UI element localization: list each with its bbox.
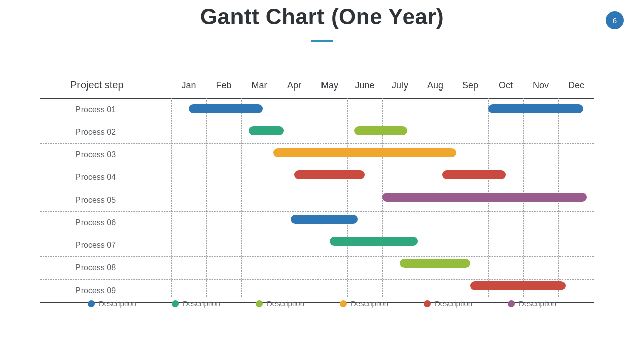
row-label: Process 01 [75, 105, 116, 114]
row-label: Process 02 [75, 128, 116, 137]
legend-swatch [508, 300, 515, 307]
chart-row: Process 08 [40, 257, 594, 280]
month-label: Mar [252, 80, 267, 91]
legend-label: Description [267, 299, 304, 308]
legend-label: Description [99, 299, 136, 308]
month-axis: JanFebMarAprMayJuneJulyAugSepOctNovDec [171, 80, 594, 94]
page-number-badge: 6 [606, 11, 624, 29]
project-step-header: Project step [70, 79, 124, 91]
legend: DescriptionDescriptionDescriptionDescrip… [0, 299, 644, 308]
row-label: Process 05 [75, 196, 116, 205]
chart-row: Process 04 [40, 166, 594, 189]
month-label: Apr [287, 80, 301, 91]
legend-label: Description [435, 299, 472, 308]
legend-item: Description [340, 299, 388, 308]
legend-item: Description [256, 299, 304, 308]
chart-row: Process 09 [40, 280, 594, 302]
chart-row: Process 07 [40, 234, 594, 257]
chart-row: Process 06 [40, 212, 594, 234]
legend-swatch [340, 300, 347, 307]
legend-item: Description [88, 299, 136, 308]
row-label: Process 03 [75, 150, 116, 159]
row-label: Process 09 [75, 286, 116, 295]
month-label: Aug [427, 80, 443, 91]
legend-label: Description [351, 299, 388, 308]
legend-label: Description [183, 299, 220, 308]
row-label: Process 04 [75, 173, 116, 182]
legend-swatch [88, 300, 95, 307]
slide-title: Gantt Chart (One Year) [0, 4, 644, 29]
slide: Gantt Chart (One Year) 6 Project step Ja… [0, 0, 644, 362]
month-label: Oct [499, 80, 513, 91]
month-label: Jan [181, 80, 196, 91]
month-label: Dec [568, 80, 584, 91]
month-label: May [321, 80, 338, 91]
title-underline [311, 40, 333, 42]
legend-item: Description [508, 299, 556, 308]
row-label: Process 07 [75, 241, 116, 250]
legend-swatch [256, 300, 263, 307]
month-label: July [392, 80, 408, 91]
legend-label: Description [519, 299, 556, 308]
month-label: Feb [216, 80, 231, 91]
month-label: Nov [533, 80, 549, 91]
legend-swatch [424, 300, 431, 307]
legend-swatch [172, 300, 179, 307]
chart-grid: Process 01Process 02Process 03Process 04… [40, 98, 594, 303]
chart-row: Process 05 [40, 189, 594, 212]
month-label: Sep [462, 80, 478, 91]
chart-row: Process 03 [40, 144, 594, 166]
row-label: Process 06 [75, 218, 116, 227]
row-label: Process 08 [75, 263, 116, 273]
legend-item: Description [172, 299, 220, 308]
vertical-grid-line [594, 98, 594, 297]
month-label: June [355, 80, 374, 91]
chart-row: Process 01 [40, 99, 594, 121]
legend-item: Description [424, 299, 472, 308]
chart-row: Process 02 [40, 121, 594, 144]
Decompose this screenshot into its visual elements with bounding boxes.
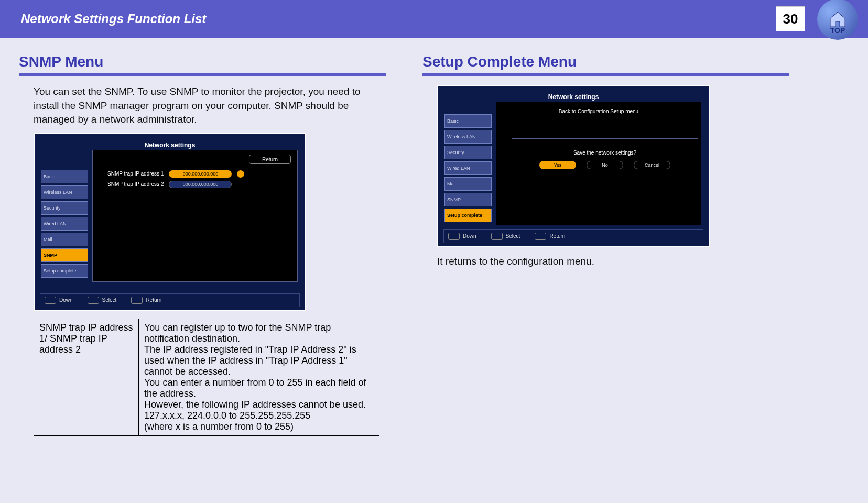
setup-complete-heading: Setup Complete Menu: [422, 53, 789, 70]
dialog-text: Save the network settings?: [573, 150, 636, 156]
tab-wired-lan[interactable]: Wired LAN: [444, 161, 492, 175]
footer-select: Select: [491, 233, 520, 240]
tab-basic[interactable]: Basic: [444, 114, 492, 128]
page-number: 30: [776, 6, 805, 31]
yes-button[interactable]: Yes: [539, 161, 576, 169]
param-desc-line: (where x is a number from 0 to 255): [144, 421, 374, 432]
footer-down: Down: [45, 297, 73, 304]
chevron-right-icon: [237, 170, 244, 178]
sc-footer: Down Select Return: [443, 229, 703, 243]
param-desc: You can register up to two for the SNMP …: [139, 319, 379, 435]
param-desc-line: However, the following IP addresses cann…: [144, 399, 374, 410]
tab-setup-complete[interactable]: Setup complete: [41, 264, 88, 278]
tab-snmp[interactable]: SNMP: [444, 193, 492, 206]
home-top-icon: TOP: [817, 0, 858, 40]
snmp-param-table: SNMP trap IP address 1/ SNMP trap IP add…: [34, 319, 379, 436]
tab-basic[interactable]: Basic: [41, 170, 88, 183]
content: SNMP Menu You can set the SNMP. To use S…: [0, 38, 868, 452]
tab-mail[interactable]: Mail: [41, 233, 88, 246]
header-title: Network Settings Function List: [21, 12, 206, 26]
dialog-buttons: Yes No Cancel: [539, 161, 670, 169]
param-desc-line: You can register up to two for the SNMP …: [144, 322, 374, 344]
snmp-section: SNMP Menu You can set the SNMP. To use S…: [19, 53, 386, 436]
header-bar: Network Settings Function List 30 TOP: [0, 0, 868, 38]
no-button[interactable]: No: [587, 161, 623, 169]
footer-return: Return: [131, 297, 161, 304]
setup-complete-caption: It returns to the configuration menu.: [437, 255, 789, 269]
snmp-row2-label: SNMP trap IP address 2: [107, 181, 164, 187]
section-rule: [422, 73, 789, 76]
save-dialog: Save the network settings? Yes No Cancel: [512, 138, 698, 180]
snmp-row1-value[interactable]: 000.000.000.000: [169, 170, 232, 178]
tab-wired-lan[interactable]: Wired LAN: [41, 217, 88, 231]
snmp-screen: Network settings Return SNMP trap IP add…: [34, 133, 306, 311]
top-icon[interactable]: TOP: [811, 0, 864, 43]
tab-setup-complete[interactable]: Setup complete: [444, 209, 492, 222]
tab-security[interactable]: Security: [444, 146, 492, 159]
snmp-row1-label: SNMP trap IP address 1: [107, 171, 164, 177]
tab-wireless-lan[interactable]: Wireless LAN: [444, 130, 492, 144]
footer-select: Select: [88, 297, 117, 304]
sc-screen-title: Network settings: [548, 93, 599, 101]
snmp-footer: Down Select Return: [40, 293, 300, 307]
snmp-row2-value[interactable]: 000.000.000.000: [169, 181, 232, 188]
param-desc-line: 127.x.x.x, 224.0.0.0 to 255.255.255.255: [144, 410, 374, 421]
snmp-tabs: Basic Wireless LAN Security Wired LAN Ma…: [41, 170, 88, 278]
tab-wireless-lan[interactable]: Wireless LAN: [41, 185, 88, 199]
snmp-panel: Return SNMP trap IP address 1 000.000.00…: [92, 150, 298, 282]
top-icon-label: TOP: [830, 26, 845, 35]
param-desc-line: You can enter a number from 0 to 255 in …: [144, 377, 374, 399]
tab-security[interactable]: Security: [41, 201, 88, 215]
footer-return: Return: [535, 233, 565, 240]
snmp-heading: SNMP Menu: [19, 53, 386, 70]
tab-snmp[interactable]: SNMP: [41, 248, 88, 262]
return-button[interactable]: Return: [249, 155, 291, 164]
param-key: SNMP trap IP address 1/ SNMP trap IP add…: [34, 319, 139, 435]
param-desc-line: The IP address registered in "Trap IP Ad…: [144, 344, 374, 377]
setup-complete-section: Setup Complete Menu Network settings Bac…: [422, 53, 789, 436]
tab-mail[interactable]: Mail: [444, 177, 492, 191]
snmp-screen-title: Network settings: [145, 141, 196, 149]
section-rule: [19, 73, 386, 76]
cancel-button[interactable]: Cancel: [634, 161, 670, 169]
snmp-intro-text: You can set the SNMP. To use SNMP to mon…: [34, 85, 386, 127]
sc-tabs: Basic Wireless LAN Security Wired LAN Ma…: [444, 114, 492, 222]
home-icon: [827, 11, 848, 28]
footer-down: Down: [448, 233, 476, 240]
setup-complete-screen: Network settings Back to Configuration S…: [437, 85, 710, 247]
sc-subtitle: Back to Configuration Setup menu: [559, 108, 638, 114]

Task requirements: Above are records with pictures; repeat the records exactly and leave the pictures out.

Solution to the problem:
UI element localization: list each with its bbox.
row-label: Process 01 [75, 105, 116, 114]
row-label: Process 02 [75, 128, 116, 137]
legend-swatch [508, 300, 515, 307]
chart-row: Process 08 [40, 257, 594, 280]
month-label: Mar [252, 80, 267, 91]
legend-label: Description [267, 299, 304, 308]
legend-label: Description [99, 299, 136, 308]
month-axis: JanFebMarAprMayJuneJulyAugSepOctNovDec [171, 80, 594, 94]
page-number-badge: 6 [606, 11, 624, 29]
project-step-header: Project step [70, 79, 124, 91]
legend: DescriptionDescriptionDescriptionDescrip… [0, 299, 644, 308]
row-label: Process 05 [75, 196, 116, 205]
chart-row: Process 04 [40, 166, 594, 189]
month-label: Apr [287, 80, 301, 91]
legend-label: Description [435, 299, 472, 308]
legend-item: Description [340, 299, 388, 308]
legend-item: Description [256, 299, 304, 308]
chart-row: Process 09 [40, 280, 594, 302]
chart-row: Process 07 [40, 234, 594, 257]
chart-row: Process 06 [40, 212, 594, 234]
legend-swatch [340, 300, 347, 307]
legend-item: Description [88, 299, 136, 308]
row-label: Process 03 [75, 150, 116, 159]
row-label: Process 09 [75, 286, 116, 295]
month-label: Aug [427, 80, 443, 91]
legend-label: Description [351, 299, 388, 308]
legend-label: Description [183, 299, 220, 308]
row-label: Process 04 [75, 173, 116, 182]
legend-swatch [88, 300, 95, 307]
slide-title: Gantt Chart (One Year) [0, 4, 644, 29]
slide: Gantt Chart (One Year) 6 Project step Ja… [0, 0, 644, 362]
month-label: Oct [499, 80, 513, 91]
month-label: Jan [181, 80, 196, 91]
month-label: Dec [568, 80, 584, 91]
month-label: May [321, 80, 338, 91]
title-underline [311, 40, 333, 42]
legend-item: Description [508, 299, 556, 308]
row-label: Process 07 [75, 241, 116, 250]
legend-swatch [256, 300, 263, 307]
month-label: July [392, 80, 408, 91]
legend-label: Description [519, 299, 556, 308]
month-label: Feb [216, 80, 231, 91]
month-label: Nov [533, 80, 549, 91]
legend-swatch [424, 300, 431, 307]
legend-swatch [172, 300, 179, 307]
chart-grid: Process 01Process 02Process 03Process 04… [40, 98, 594, 303]
chart-row: Process 05 [40, 189, 594, 212]
month-label: Sep [462, 80, 478, 91]
chart-row: Process 03 [40, 144, 594, 166]
row-label: Process 06 [75, 218, 116, 227]
row-label: Process 08 [75, 263, 116, 273]
legend-item: Description [172, 299, 220, 308]
vertical-grid-line [594, 98, 594, 297]
month-label: June [355, 80, 374, 91]
chart-row: Process 01 [40, 99, 594, 121]
legend-item: Description [424, 299, 472, 308]
chart-row: Process 02 [40, 121, 594, 144]
Decompose this screenshot into its visual elements with bounding boxes.
setup-complete-heading: Setup Complete Menu: [422, 53, 789, 70]
dialog-text: Save the network settings?: [573, 150, 636, 156]
tab-wired-lan[interactable]: Wired LAN: [444, 161, 492, 175]
footer-select: Select: [491, 233, 520, 240]
tab-basic[interactable]: Basic: [444, 114, 492, 128]
page-number: 30: [776, 6, 805, 31]
yes-button[interactable]: Yes: [539, 161, 576, 169]
param-desc-line: (where x is a number from 0 to 255): [144, 421, 374, 432]
footer-down: Down: [45, 297, 73, 304]
chevron-right-icon: [237, 170, 244, 178]
sc-footer: Down Select Return: [443, 229, 703, 243]
param-desc: You can register up to two for the SNMP …: [139, 319, 379, 435]
param-desc-line: However, the following IP addresses cann…: [144, 399, 374, 410]
tab-setup-complete[interactable]: Setup complete: [41, 264, 88, 278]
tab-snmp[interactable]: SNMP: [444, 193, 492, 206]
home-top-icon: TOP: [817, 0, 858, 40]
snmp-param-table: SNMP trap IP address 1/ SNMP trap IP add…: [34, 319, 379, 436]
tab-basic[interactable]: Basic: [41, 170, 88, 183]
content: SNMP Menu You can set the SNMP. To use S…: [0, 38, 868, 452]
tab-mail[interactable]: Mail: [41, 233, 88, 246]
header-title: Network Settings Function List: [21, 12, 206, 26]
dialog-buttons: Yes No Cancel: [539, 161, 670, 169]
param-desc-line: You can register up to two for the SNMP …: [144, 322, 374, 344]
snmp-section: SNMP Menu You can set the SNMP. To use S…: [19, 53, 386, 436]
header-bar: Network Settings Function List 30 TOP: [0, 0, 868, 38]
no-button[interactable]: No: [587, 161, 623, 169]
footer-return: Return: [131, 297, 161, 304]
setup-complete-caption: It returns to the configuration menu.: [437, 255, 789, 269]
snmp-row2-label: SNMP trap IP address 2: [107, 181, 164, 187]
section-rule: [422, 73, 789, 76]
save-dialog: Save the network settings? Yes No Cancel: [512, 138, 698, 180]
snmp-row1-value[interactable]: 000.000.000.000: [169, 170, 232, 178]
tab-wired-lan[interactable]: Wired LAN: [41, 217, 88, 231]
snmp-screen: Network settings Return SNMP trap IP add…: [34, 133, 306, 311]
top-icon[interactable]: TOP: [811, 0, 864, 43]
tab-setup-complete[interactable]: Setup complete: [444, 209, 492, 222]
tab-security[interactable]: Security: [444, 146, 492, 159]
snmp-row1-label: SNMP trap IP address 1: [107, 171, 164, 177]
tab-wireless-lan[interactable]: Wireless LAN: [444, 130, 492, 144]
footer-select: Select: [88, 297, 117, 304]
sc-screen-title: Network settings: [548, 93, 599, 101]
snmp-footer: Down Select Return: [40, 293, 300, 307]
snmp-row2-value[interactable]: 000.000.000.000: [169, 181, 232, 188]
param-desc-line: 127.x.x.x, 224.0.0.0 to 255.255.255.255: [144, 410, 374, 421]
snmp-tabs: Basic Wireless LAN Security Wired LAN Ma…: [41, 170, 88, 278]
tab-wireless-lan[interactable]: Wireless LAN: [41, 185, 88, 199]
snmp-panel: Return SNMP trap IP address 1 000.000.00…: [92, 150, 298, 282]
top-icon-label: TOP: [830, 26, 845, 35]
param-desc-line: You can enter a number from 0 to 255 in …: [144, 377, 374, 399]
tab-security[interactable]: Security: [41, 201, 88, 215]
footer-return: Return: [535, 233, 565, 240]
snmp-heading: SNMP Menu: [19, 53, 386, 70]
tab-snmp[interactable]: SNMP: [41, 248, 88, 262]
return-button[interactable]: Return: [249, 155, 291, 164]
param-key: SNMP trap IP address 1/ SNMP trap IP add…: [34, 319, 139, 435]
param-desc-line: The IP address registered in "Trap IP Ad…: [144, 344, 374, 377]
setup-complete-section: Setup Complete Menu Network settings Bac…: [422, 53, 789, 436]
tab-mail[interactable]: Mail: [444, 177, 492, 191]
snmp-screen-title: Network settings: [145, 141, 196, 149]
section-rule: [19, 73, 386, 76]
cancel-button[interactable]: Cancel: [634, 161, 670, 169]
snmp-intro-text: You can set the SNMP. To use SNMP to mon…: [34, 85, 386, 127]
sc-tabs: Basic Wireless LAN Security Wired LAN Ma…: [444, 114, 492, 222]
home-icon: [827, 11, 848, 28]
footer-down: Down: [448, 233, 476, 240]
setup-complete-screen: Network settings Back to Configuration S…: [437, 85, 710, 247]
sc-subtitle: Back to Configuration Setup menu: [559, 108, 638, 114]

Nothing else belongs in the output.